**About this task**
Look through the data below and, wherever a line carries the word "ciència", please copy that line.

Collected data:
↓↓↓

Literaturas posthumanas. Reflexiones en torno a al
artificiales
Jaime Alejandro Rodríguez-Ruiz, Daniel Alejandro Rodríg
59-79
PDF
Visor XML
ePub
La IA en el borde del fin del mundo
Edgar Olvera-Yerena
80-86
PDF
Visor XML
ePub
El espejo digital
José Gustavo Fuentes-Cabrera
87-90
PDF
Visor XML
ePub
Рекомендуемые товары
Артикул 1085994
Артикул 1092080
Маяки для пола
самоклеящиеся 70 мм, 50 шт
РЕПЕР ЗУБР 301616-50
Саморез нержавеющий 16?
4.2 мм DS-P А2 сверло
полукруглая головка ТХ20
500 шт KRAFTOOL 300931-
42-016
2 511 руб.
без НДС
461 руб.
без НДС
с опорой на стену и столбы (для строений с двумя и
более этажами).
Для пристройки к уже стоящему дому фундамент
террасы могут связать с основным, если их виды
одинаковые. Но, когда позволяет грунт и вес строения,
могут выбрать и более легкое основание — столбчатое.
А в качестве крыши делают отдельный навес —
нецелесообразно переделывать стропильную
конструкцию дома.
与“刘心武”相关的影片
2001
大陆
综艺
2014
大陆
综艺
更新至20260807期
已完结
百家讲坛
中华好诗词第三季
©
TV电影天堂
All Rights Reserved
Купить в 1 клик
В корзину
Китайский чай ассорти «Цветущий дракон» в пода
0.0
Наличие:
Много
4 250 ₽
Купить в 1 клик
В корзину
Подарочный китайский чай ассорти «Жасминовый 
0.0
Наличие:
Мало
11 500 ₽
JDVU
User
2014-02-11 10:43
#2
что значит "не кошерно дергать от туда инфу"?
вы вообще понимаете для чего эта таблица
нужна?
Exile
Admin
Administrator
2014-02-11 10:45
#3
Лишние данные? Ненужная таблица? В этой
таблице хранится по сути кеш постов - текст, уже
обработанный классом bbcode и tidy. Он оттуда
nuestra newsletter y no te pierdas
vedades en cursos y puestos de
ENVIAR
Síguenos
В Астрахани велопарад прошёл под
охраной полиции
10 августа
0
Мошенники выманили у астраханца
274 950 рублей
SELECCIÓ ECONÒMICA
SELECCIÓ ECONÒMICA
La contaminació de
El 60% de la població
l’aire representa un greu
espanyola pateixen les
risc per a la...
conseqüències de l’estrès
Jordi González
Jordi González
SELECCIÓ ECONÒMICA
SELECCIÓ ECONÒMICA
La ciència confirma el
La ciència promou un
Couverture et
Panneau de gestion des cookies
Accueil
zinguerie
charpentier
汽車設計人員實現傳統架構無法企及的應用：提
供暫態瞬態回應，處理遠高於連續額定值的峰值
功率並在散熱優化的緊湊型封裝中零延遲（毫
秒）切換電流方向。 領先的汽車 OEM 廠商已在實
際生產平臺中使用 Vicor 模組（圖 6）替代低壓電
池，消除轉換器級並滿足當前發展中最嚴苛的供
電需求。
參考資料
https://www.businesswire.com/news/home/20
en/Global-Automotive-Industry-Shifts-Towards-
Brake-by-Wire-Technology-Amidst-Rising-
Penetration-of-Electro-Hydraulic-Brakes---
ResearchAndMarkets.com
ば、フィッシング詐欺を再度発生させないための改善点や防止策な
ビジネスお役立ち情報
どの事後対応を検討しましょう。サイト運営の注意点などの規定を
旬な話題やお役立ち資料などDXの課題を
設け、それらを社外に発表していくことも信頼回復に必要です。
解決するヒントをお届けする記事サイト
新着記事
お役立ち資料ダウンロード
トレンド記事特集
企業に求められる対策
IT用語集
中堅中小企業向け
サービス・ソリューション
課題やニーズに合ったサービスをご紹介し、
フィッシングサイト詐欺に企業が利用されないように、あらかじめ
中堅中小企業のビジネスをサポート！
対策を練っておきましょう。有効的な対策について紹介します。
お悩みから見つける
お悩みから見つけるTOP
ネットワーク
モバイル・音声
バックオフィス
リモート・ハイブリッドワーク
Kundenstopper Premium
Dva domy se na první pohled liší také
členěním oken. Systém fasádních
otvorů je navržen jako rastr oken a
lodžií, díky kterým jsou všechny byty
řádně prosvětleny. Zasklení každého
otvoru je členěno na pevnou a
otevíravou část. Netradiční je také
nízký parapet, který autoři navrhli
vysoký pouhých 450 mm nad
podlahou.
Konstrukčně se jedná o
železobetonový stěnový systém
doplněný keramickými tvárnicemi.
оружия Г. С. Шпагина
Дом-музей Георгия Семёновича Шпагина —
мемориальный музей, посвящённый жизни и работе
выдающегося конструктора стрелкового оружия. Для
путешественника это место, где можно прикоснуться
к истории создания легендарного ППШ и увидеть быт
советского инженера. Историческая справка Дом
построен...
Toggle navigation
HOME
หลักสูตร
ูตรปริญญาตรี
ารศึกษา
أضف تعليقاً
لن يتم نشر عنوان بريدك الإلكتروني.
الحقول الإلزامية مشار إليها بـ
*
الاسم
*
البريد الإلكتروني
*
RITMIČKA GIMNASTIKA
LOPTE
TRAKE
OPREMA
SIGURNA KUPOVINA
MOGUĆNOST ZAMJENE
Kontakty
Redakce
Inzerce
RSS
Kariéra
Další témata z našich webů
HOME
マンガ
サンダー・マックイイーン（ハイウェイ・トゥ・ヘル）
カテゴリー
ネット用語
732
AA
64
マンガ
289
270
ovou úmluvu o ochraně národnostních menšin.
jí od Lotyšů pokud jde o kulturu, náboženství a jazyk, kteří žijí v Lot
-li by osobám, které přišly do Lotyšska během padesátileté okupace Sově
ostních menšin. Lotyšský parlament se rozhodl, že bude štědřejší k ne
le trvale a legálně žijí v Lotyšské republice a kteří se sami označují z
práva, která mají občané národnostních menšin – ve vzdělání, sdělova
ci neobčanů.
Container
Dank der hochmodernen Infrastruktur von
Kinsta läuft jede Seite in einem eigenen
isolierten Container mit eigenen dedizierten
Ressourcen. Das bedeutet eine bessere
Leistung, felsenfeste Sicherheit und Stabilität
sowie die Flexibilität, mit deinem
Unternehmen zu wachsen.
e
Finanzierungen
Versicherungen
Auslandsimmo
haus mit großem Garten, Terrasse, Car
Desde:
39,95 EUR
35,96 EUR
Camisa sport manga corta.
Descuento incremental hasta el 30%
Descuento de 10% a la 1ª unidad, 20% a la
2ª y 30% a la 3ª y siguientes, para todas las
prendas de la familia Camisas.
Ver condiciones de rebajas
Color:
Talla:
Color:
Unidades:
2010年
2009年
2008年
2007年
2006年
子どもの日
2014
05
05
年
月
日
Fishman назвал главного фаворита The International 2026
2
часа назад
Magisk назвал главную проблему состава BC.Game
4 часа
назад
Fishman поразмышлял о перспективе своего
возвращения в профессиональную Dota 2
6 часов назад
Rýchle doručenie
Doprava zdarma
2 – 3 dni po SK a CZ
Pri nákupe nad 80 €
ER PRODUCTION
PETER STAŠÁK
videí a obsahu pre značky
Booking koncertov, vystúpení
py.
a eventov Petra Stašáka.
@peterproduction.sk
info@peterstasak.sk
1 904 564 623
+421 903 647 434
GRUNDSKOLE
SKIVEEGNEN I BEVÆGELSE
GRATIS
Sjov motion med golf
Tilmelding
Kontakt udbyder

↑↑↑

**Solution to this problem**
La ciència confirma el
La ciència promou un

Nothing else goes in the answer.